John slammed the phone down. It bounced off the cradle and clattered to the floor. He hadn’t seen his kids in six months. His ex had moved to Florida after the divorce.
He opened the refrigerator. A sour half-gallon of milk, a bottle of ketchup, and an old fish-and-chips container stared back at him. He counted the remaining beers quickly. Enough.
Back in the recliner, he lit another Pall Mall and watched the Sox try to summon a miracle in the ninth.
The phone rang.
“Hello?”
“John. It’s Peter. We have a situation. You need to get down here.”
Peter gave only the address. No explanation. After five years working under him, John knew the silence was the warning.
Chapter Five — Louis & Sons Funeral Home
Friday morning. Mark leaned his Huffy against the garage at Louis & Sons Funeral Home and walked around back looking for the office. A white sign with black cursive lettering pointed down a steep flight of cement stairs. The morning dew had already soaked his sneakers from crossing the lawn.

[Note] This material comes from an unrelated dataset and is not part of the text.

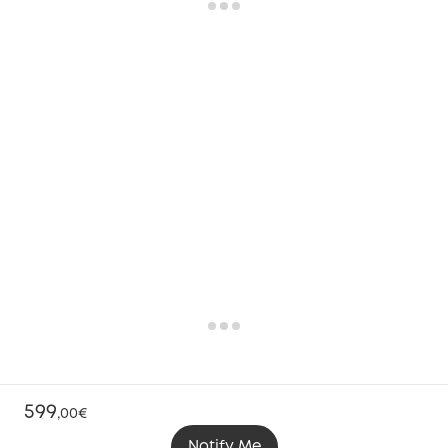
599
,
00€
Notify Me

At the bottom of the stairs, the temperature dropped. Damp, cool air wrapped around him as he knocked on the solid maple door.

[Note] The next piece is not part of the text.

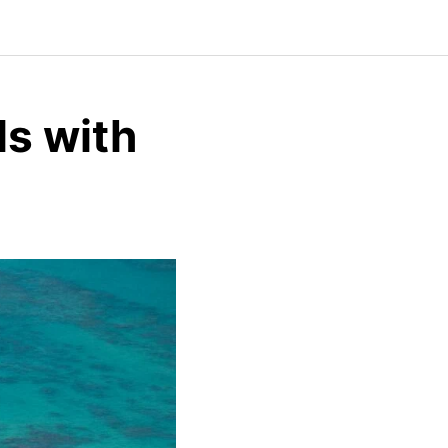
ls with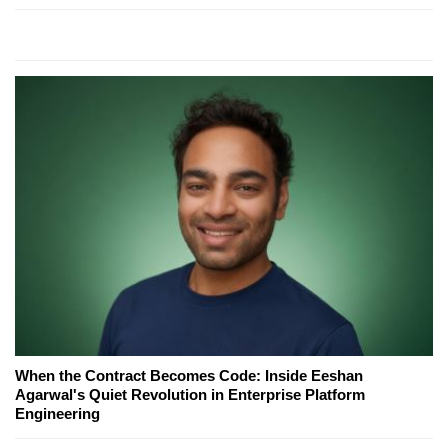
When the Contract Becomes Code: Inside Eeshan
Agarwal's Quiet Revolution in Enterprise Platform
Engineering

“Come in,” a voice called.
He stepped into a dim hallway leading toward a lit room. The air carried the smell of damp rocks, a chill that didn’t belong to summer. The rust-colored carpet was worn thin in the center, bare cement showing through—nothing like the perfect landscaping above: impatiens lined like soldiers, bright pine bark, bed edges carved at perfect ninety-degree angles.
Inside the office sat a portly older woman behind a battleship-gray metal desk. Her head looked nearly as wide as her shoulders, her cheeks sloping downward. A cigarette burned in the tall ashtray beside her chair.
“You don’t need to knock. Just come in when you get here,” she rasped, a wet wheeze slipping through the last word. “I’m Mrs. Gagnon, the office manager. Mr. Louis will be down in a minute; he’s meeting with a family.”
She braced both hands on the desk and pushed herself upright like she was preparing for a bench press, then handed him a manila time card.
“This is your time card. Follow me.” She inhaled deeply from her cigarette, the tip flaring orange, then crushed the butt into the mound of filters already buried in the ashtray.
Mark followed her down the hallway. She shuffled toward a door he hadn’t noticed earlier, her feet dragging like every step cost her something. Inside sat a small break room: a card table with two chairs, a dorm-sized refrigerator, a stainless-steel sink, and a plywood-covered workbench that served as the counter.